When using a custom pattern, the target is composed of three parts:
- The base organization URL,
https://github.com/myorg
in this case - The repository blob to scan, which accepts * wildcard tokens. This can simply
be
*
to scan all repositories in the organization. This example only looks for repositories prefixed withservice-
. - The path within each repository to find the catalog YAML file. This will
usually be
/blob/main/catalog-info.yaml
,/blob/master/catalog-info.yaml
or a similar variation for catalog files stored in the root directory of each repository. You could also use a dash (-
) for referring to the default branch.
GitHub API Rate Limits
GitHub rate limits API requests to 5,000 per hour (or more for Enterprise accounts). The default Backstage catalog backend refreshes data every 100 seconds, which issues an API request for each discovered location.

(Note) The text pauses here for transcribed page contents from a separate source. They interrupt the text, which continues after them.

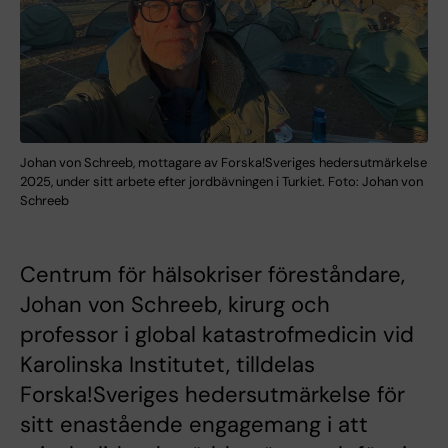
Johan von Schreeb, mottagare av Forska!Sveriges hedersutmärkelse
2025, under sitt arbete efter jordbävningen i Turkiet. Foto: Johan von
Schreeb
Centrum för hälsokriser föreståndare,
Johan von Schreeb, kirurg och
professor i global katastrofmedicin vid
Karolinska Institutet, tilldelas
Forska!Sveriges hedersutmärkelse för
sitt enastående engagemang i att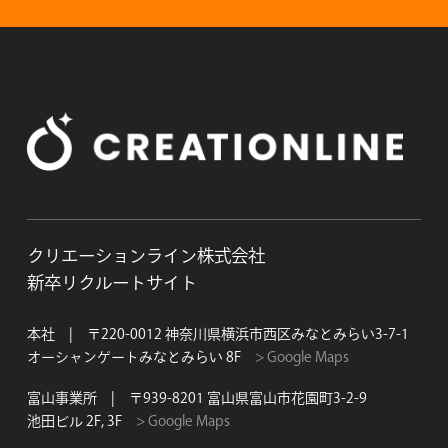
クリエーションライン株式会社
新卒リクルートサイト
本社 | 〒220-0012 神奈川県横浜市西区みなとみらい3-7-1
オーシャンゲートみなとみらい 8F
> Google Maps
富山事業所 | 〒939-8201 富山県富山市花園町3-2-9
池田ビル 2F, 3F
> Google Maps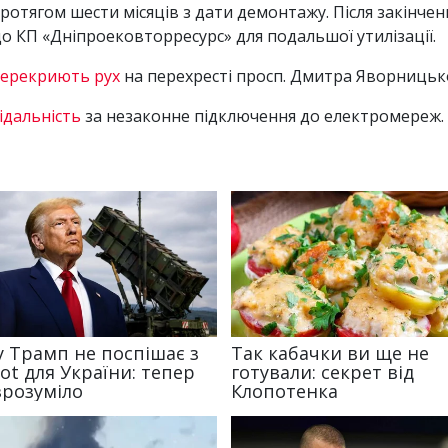
ротягом шести місяців з дати демонтажу. Після закінчен
до КП «Дніпроековторресурс» для подальшої утилізації.
ерекриють рух
на перехресті просп. Дмитра Яворницько
ідальність
за незаконне підключення до електромереж.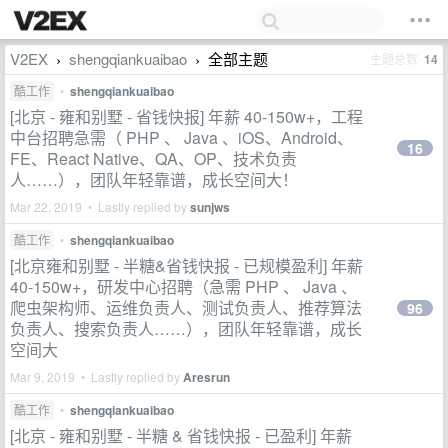
V2EX
shengqiankuaibao
全部主题
主题总数
14
›
›
酷工作
•
shengqiankuaibao
[北京 - 雍和别墅 - 省钱快报] 年薪 40-150w+，工程
中台招聘急需（ PHP 、 Java 、iOS、Android、
16
FE、React Native、QA、OP、技术负责
人……），团队年轻靠谱，成长空间大！
Mar 22, 2019 • Lastly replied by
sunjws
酷工作
•
shengqiankuaibao
[北京雍和别墅 - 半糖&省钱快报 - 已规模盈利] 年薪
40-150w+，研发中心招聘（急需 PHP 、 Java 、
爬虫架构师、运维负责人、测试负责人、推荐算法
96
负责人、搜索负责人……），团队年轻靠谱，成长
空间大
Mar 9, 2019 • Lastly replied by
Aresrun
酷工作
•
shengqiankuaibao
[北京 - 雍和别墅 - 半糖 & 省钱快报 - 已盈利] 年薪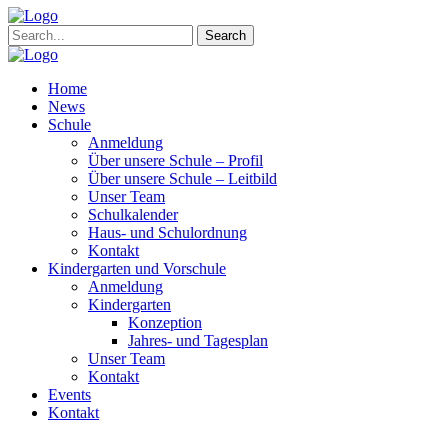
Search
Home
News
Schule
Anmeldung
Über unsere Schule – Profil
Über unsere Schule – Leitbild
Unser Team
Schulkalender
Haus- und Schulordnung
Kontakt
Kindergarten und Vorschule
Anmeldung
Kindergarten
Konzeption
Jahres- und Tagesplan
Unser Team
Kontakt
Events
Kontakt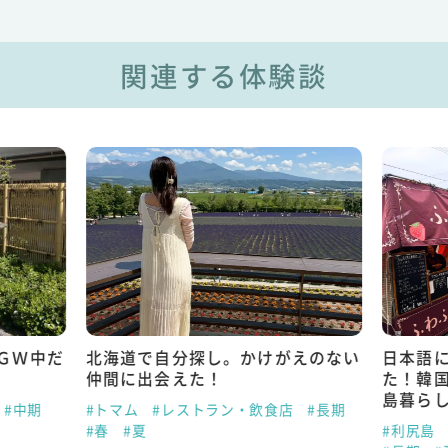
関連する体験談
ＧＷ中だ
北海道で自分探し。かけがえのない
日本語
仲間に出会えた！
た！韓
島暮ら
#中期
#トマム
#レストラン・飲食店
#長期
#春
#夏
#利尻島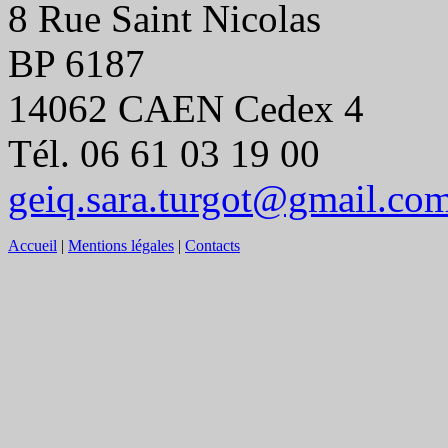
8 Rue Saint Nicolas
BP 6187
14062 CAEN Cedex 4
Tél. 06 61 03 19 00
geiq.sara.turgot@gmail.co
Accueil
|
Mentions légales
|
Contacts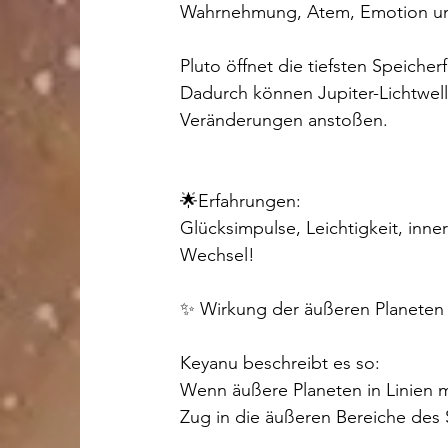
Wahrnehmung, Atem, Emotion u
Pluto öffnet die tiefsten Speiche
Dadurch können Jupiter-Lichtwell
Veränderungen anstoßen.
🌟Erfahrungen:
Glücksimpulse, Leichtigkeit, inner
Wechsel!
✨ Wirkung der äußeren Planeten 
Keyanu beschreibt es so:
Wenn äußere Planeten in Linien 
Zug in die äußeren Bereiche des 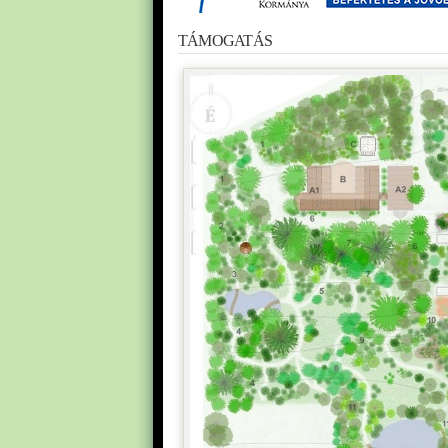
TÁMOGATÁS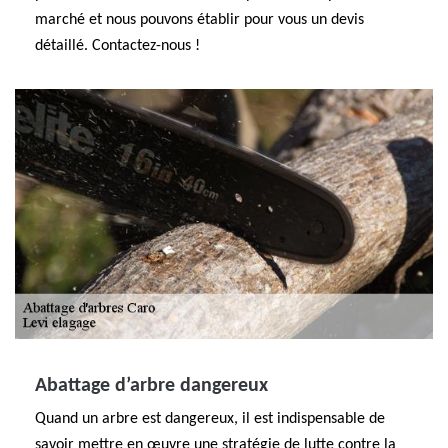
marché et nous pouvons établir pour vous un devis
détaillé. Contactez-nous !
Abattage d’arbre dangereux
Quand un arbre est dangereux, il est indispensable de
savoir mettre en œuvre une stratégie de lutte contre la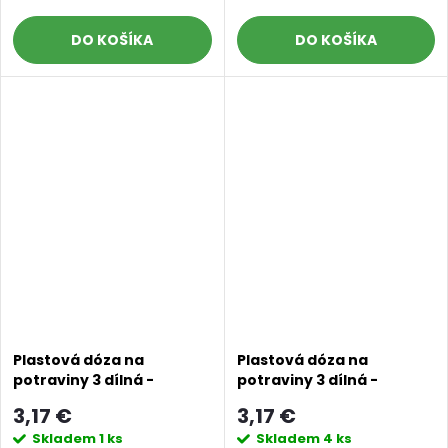
DO KOŠÍKA
DO KOŠÍKA
Plastová dóza na
Plastová dóza na
potraviny 3 dílná -
potraviny 3 dílná -
pastelově zelená
pastelově hnědá
3,17 €
3,17 €
Skladem
1 ks
Skladem
4 ks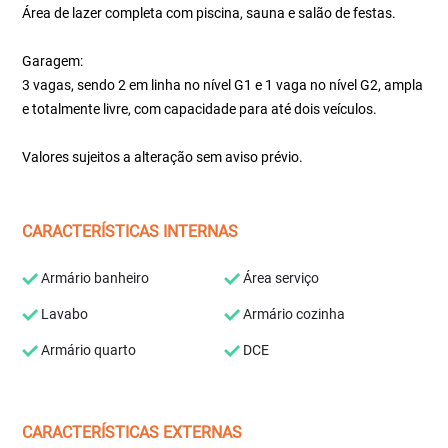
Área de lazer completa com piscina, sauna e salão de festas.
Garagem:
3 vagas, sendo 2 em linha no nível G1 e 1 vaga no nível G2, ampla
e totalmente livre, com capacidade para até dois veículos.
Valores sujeitos a alteração sem aviso prévio.
CARACTERÍSTICAS INTERNAS
Armário banheiro
Área serviço
Lavabo
Armário cozinha
Armário quarto
DCE
CARACTERÍSTICAS EXTERNAS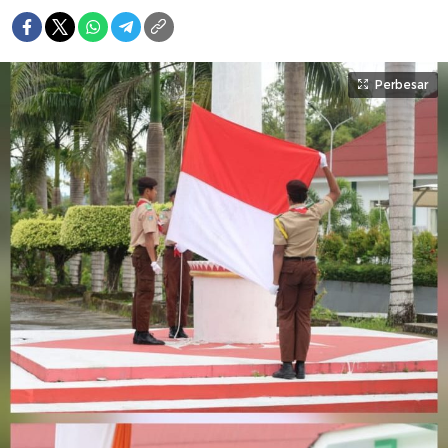
Perbesar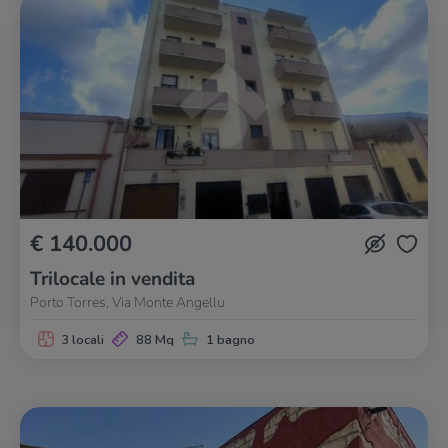
€ 140.000
Trilocale in vendita
Porto Torres, Via Monte Angellu
3 locali
88 Mq
1 bagno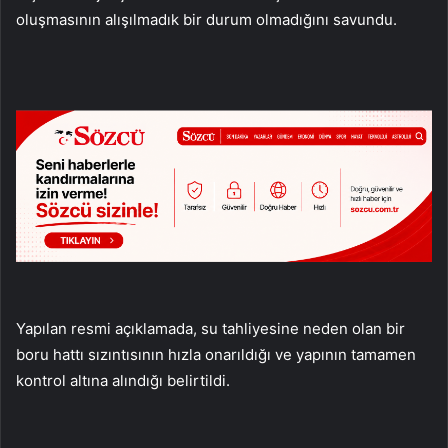
oluşmasının alışılmadık bir durum olmadığını savundu.
Yapılan resmi açıklamada, su tahliyesine neden olan bir
boru hattı sızıntısının hızla onarıldığı ve yapının tamamen
kontrol altına alındığı belirtildi.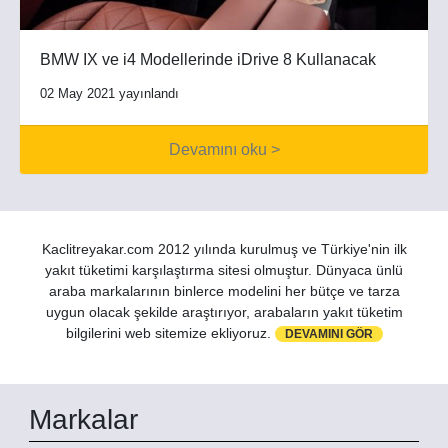
BMW IX ve i4 Modellerinde iDrive 8 Kullanacak
02 May 2021 yayınlandı
Devamını oku >
Kaclitreyakar.com 2012 yılında kurulmuş ve Türkiye'nin ilk
yakıt tüketimi karşılaştırma sitesi olmuştur. Dünyaca ünlü
araba markalarının binlerce modelini her bütçe ve tarza
uygun olacak şekilde araştırıyor, arabaların yakıt tüketim
bilgilerini web sitemize ekliyoruz.
DEVAMINI GÖR
Markalar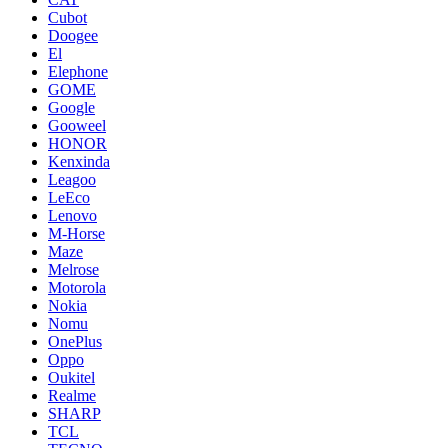
Cubot
Doogee
El
Elephone
GOME
Google
Gooweel
HONOR
Kenxinda
Leagoo
LeEco
Lenovo
M-Horse
Maze
Melrose
Motorola
Nokia
Nomu
OnePlus
Oppo
Oukitel
Realme
SHARP
TCL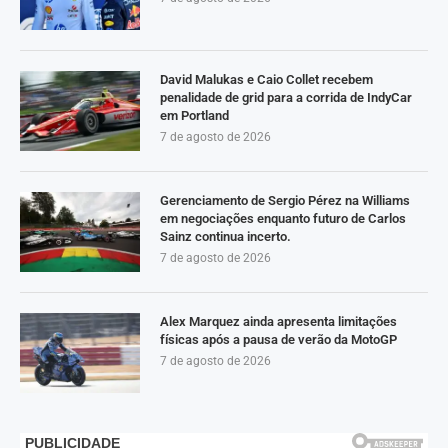
David Malukas e Caio Collet recebem
penalidade de grid para a corrida de IndyCar
em Portland
7 de agosto de 2026
Gerenciamento de Sergio Pérez na Williams
em negociações enquanto futuro de Carlos
Sainz continua incerto.
7 de agosto de 2026
Alex Marquez ainda apresenta limitações
físicas após a pausa de verão da MotoGP
7 de agosto de 2026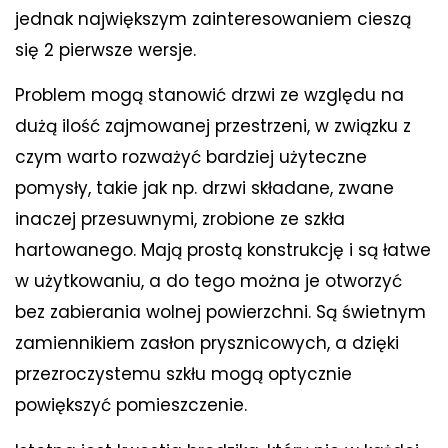
jednak największym zainteresowaniem cieszą
się 2 pierwsze wersje.
Problem mogą stanowić drzwi ze względu na
dużą ilość zajmowanej przestrzeni, w związku z
czym warto rozważyć bardziej użyteczne
pomysły, takie jak np. drzwi składane, zwane
inaczej przesuwnymi, zrobione ze szkła
hartowanego. Mają prostą konstrukcję i są łatwe
w użytkowaniu, a do tego można je otworzyć
bez zabierania wolnej powierzchni. Są świetnym
zamiennikiem zasłon prysznicowych, a dzięki
przezroczystemu szkłu mogą optycznie
powiększyć pomieszczenie.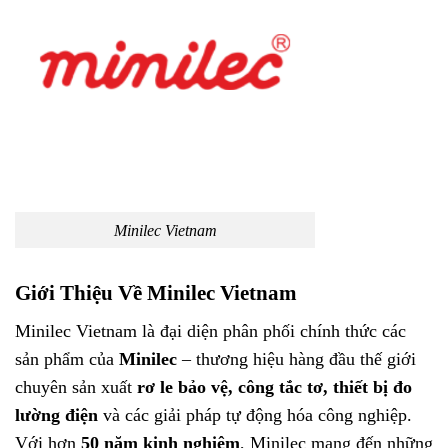
Minilec Vietnam
Giới Thiệu Về Minilec Vietnam
Minilec Vietnam là đại diện phân phối chính thức các
sản phẩm của
Minilec
– thương hiệu hàng đầu thế giới
chuyên sản xuất
rơ le bảo vệ, công tắc tơ, thiết bị đo
lường điện
và các giải pháp tự động hóa công nghiệp.
Với hơn
50 năm kinh nghiệm
, Minilec mang đến những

This means if you have more than ~140 catalog entities, you may get throttled by
rate limiting. You can change the refresh rate of the catalog in your packages/backend/src/plugins/catalog.ts
file:
const builder = await CatalogBuilder.create(env);
// For example, to refresh every 5 minutes (300 seconds).
builder.setProcessingIntervalSeconds(300);
Alternatively, or additionally, you can configure github-apps authentication which carries a much higher rate limit at GitHub.
This is true for any method of adding GitHub entities to the catalog, but especially easy to hit with automatic discovery.